OPTIMISTE.INFO, le 8 Janvier 2025. Selon les informations communiquées par MSF, cette décision fait suite à de violents affrontements opposant les forces de l’ordre à des groupes armés. Depuis le 6 janvier, le bâtiment scolaire utilisé comme site médical par l’organisation humanitaire s’est retrouvé au cœur des combats, mettant en danger le personnel sur place.

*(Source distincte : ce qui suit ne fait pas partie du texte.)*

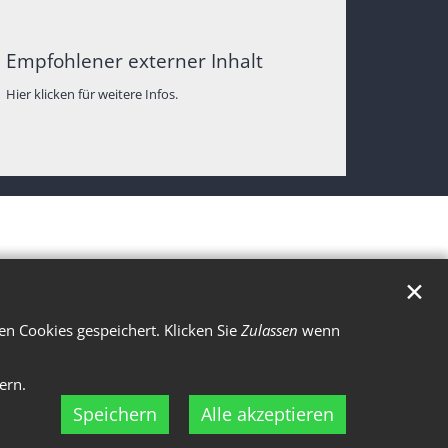
Empfohlener externer Inhalt
Hier klicken für weitere Infos.
✕
n Cookies gespeichert. Klicken Sie
Zulassen
wenn
ern.
Speichern
Alle akzeptieren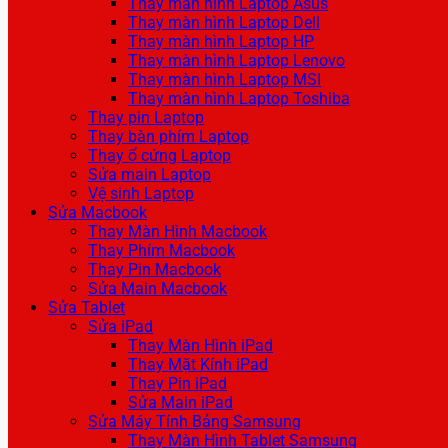
Thay màn hình Laptop Asus
Thay màn hình Laptop Dell
Thay màn hình Laptop HP
Thay màn hình Laptop Lenovo
Thay màn hình Laptop MSI
Thay màn hình Laptop Toshiba
Thay pin Laptop
Thay bàn phím Laptop
Thay ổ cứng Laptop
Sửa main Laptop
Vệ sinh Laptop
Sửa Macbook
Thay Màn Hình Macbook
Thay Phím Macbook
Thay Pin Macbook
Sửa Main Macbook
Sửa Tablet
Sửa iPad
Thay Màn Hình iPad
Thay Mặt Kính iPad
Thay Pin iPad
Sửa Main iPad
Sửa Máy Tính Bảng Samsung
Thay Màn Hình Tablet Samsung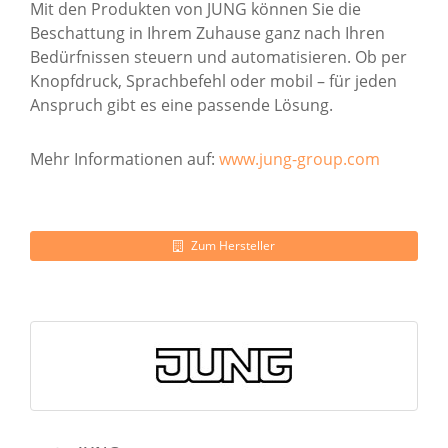
Mit den Produkten von JUNG können Sie die
Beschattung in Ihrem Zuhause ganz nach Ihren
Bedürfnissen steuern und automatisieren. Ob per
Knopfdruck, Sprachbefehl oder mobil – für jeden
Anspruch gibt es eine passende Lösung.
Mehr Informationen auf:
www.jung-group.com
Zum Hersteller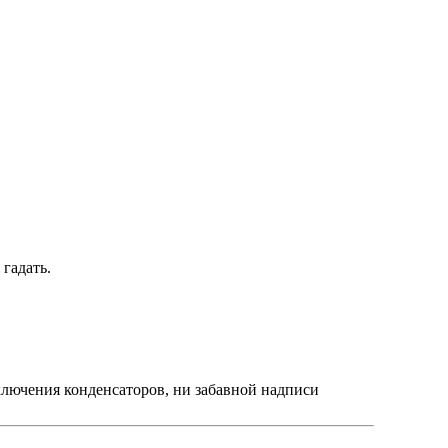
 гадать.
ключения конденсаторов, ни забавной надписи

Sept volontaires communautaires de MSF ont été piégés à l’intérieur du site pendant plusieurs heures avant de réussir à s’échapper, illustrant l’extrême insécurité qui règne actuellement dans le quartier.
La reprise des violences a également coûté la vie à un ancien volontaire de l’organisation. Grièvement blessé, il n’a pas pu accéder à des soins médicaux et est décédé devant la clinique, faute de prise en charge.
Cet événement tragique met en évidence la fragilité persistante du système d’accès aux soins à Bel Air. Habituellement, MSF y assure une présence médicale hebdomadaire, appuyée par des agents de santé communautaires qui dispensent quotidiennement des soins de base et orientent les patients vers des structures spécialisées.
« Ces cliniques permettent chaque mois à plusieurs milliers de personnes de bénéficier de soins essentiels.
Sans cette présence médicale, ces populations se retrouvent totalement privées de services de santé », a déclaré Nicholas Tessier, chef de mission de MSF en Haïti.
Face à l’aggravation de la situation, MSF lance un appel pressant à toutes les parties concernées afin qu’elles respectent les structures médicales, le personnel de santé, les patients et les civils. L’organisation rappelle que l’accès aux soins est un droit fondamental et que les actions humanitaires ne doivent jamais être ciblées.
La crise sécuritaire à Bel Air souligne une fois de plus l’urgence d’une réponse coordonnée pour garantir la protection des civils et des infrastructures essentielles dans les zones urbaines en conflit à Port-au-Prince.